The Notebook Review forums were hosted by TechTarget, who shut down them down on January 31, 2022. This static read-only archive was pulled by NBR forum users between January 20 and January 31, 2022, in an effort to make sure that the valuable technical information that had been posted on the forums is preserved. For current discussions, many NBR forum users moved over to NotebookTalk.net after the shutdown.
Problems? See this thread at archive.org.

    BIOS OSI Method

    Discussion in 'Acer' started by weinter, Jan 11, 2010.

  1. weinter

    weinter /dev/null

    Reputations:
    596
    Messages:
    2,798
    Likes Received:
    1
    Trophy Points:
    56
    There is something in the ACPI that detect what OS you are running and implement behaviour accordingly for interoperability.

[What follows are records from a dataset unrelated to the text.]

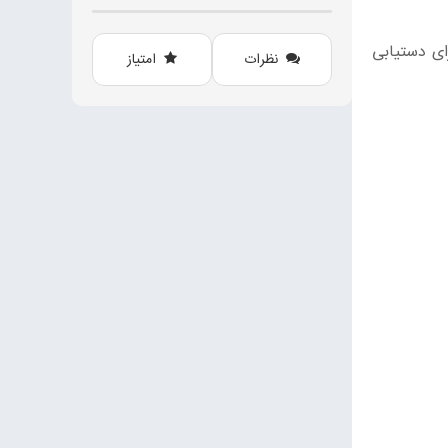
رای دستیابی
نظرات
امتیاز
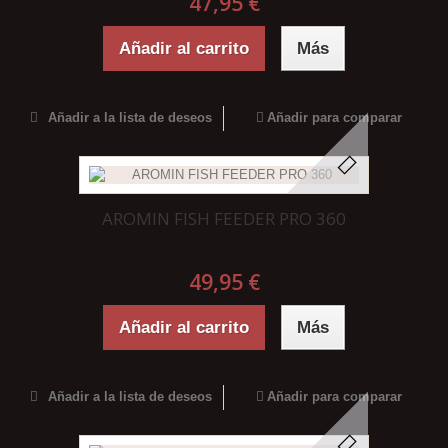
47,95 €
Añadir al carrito
Más
Añadir a la lista de deseos
Añadir para comparar
AROMIN FISH FEEDER PRO 360
49,95 €
Añadir al carrito
Más
Añadir a la lista de deseos
Añadir para comparar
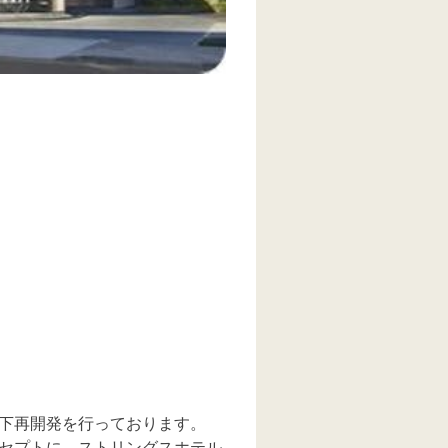
目下再開発を行っております。
セプトに、ストリングスホテル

    Consider the ASL code below(in my BIOS):
    Method(_INI, 0, NotSerialized)
    {
    Store(0x07D0, OSYS)
    If(CondRefOf(_OSI, Local0))
    {
    If(_OSI("Windows 2001"))
    {
    Store(0x07D1, OSYS)
    }
    If(_OSI("Windows 2001 SP1"))
    {
    Store(0x07D1, OSYS)
    }
    If(_OSI("Windows 2001 SP2"))
    {
    Store(0x07D2, OSYS)
    }
    If(_OSI("Windows 2006"))
    {
    Store(0x07D6, OSYS)
    }

    }
    }
    OSYS is a variable to store operating system it is running.
    The code simply says assume 0x07D0 by default until you detect Windows 2006 (aka Windows Vista) then use 0x07D6 if you detect Windows 2001(aka Windows Xp SP1) use 0x07D1 and Windows 2001 SP2 (Windows Xp Service Pack 2) use 0x07D2 .
    What does it mean?
    Certain features the DSDT implements, need to be compatible with the OS it is running on.

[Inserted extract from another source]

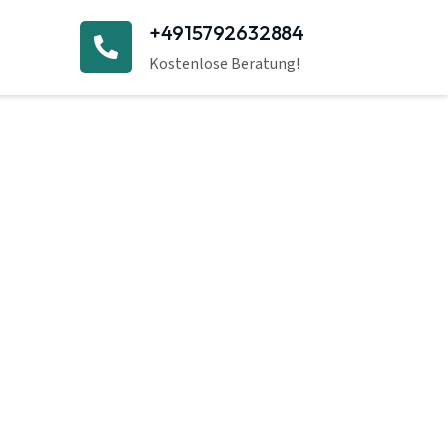
+4915792632884
Kostenlose Beratung!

    If(_OSI("Windows 2009"))
    {
    Store(0x07D6, OSYS)
    }

    So I added the code in red so it will load 0x07D6 and implement full feature when it sees Windows 2009(aka Windows 7).

    The thing is OEM like to just the OSI method to ID the OS and assume DSDT functions to ensure proper backward compatibility unfortunately this might also introduce non-full feature in future OS.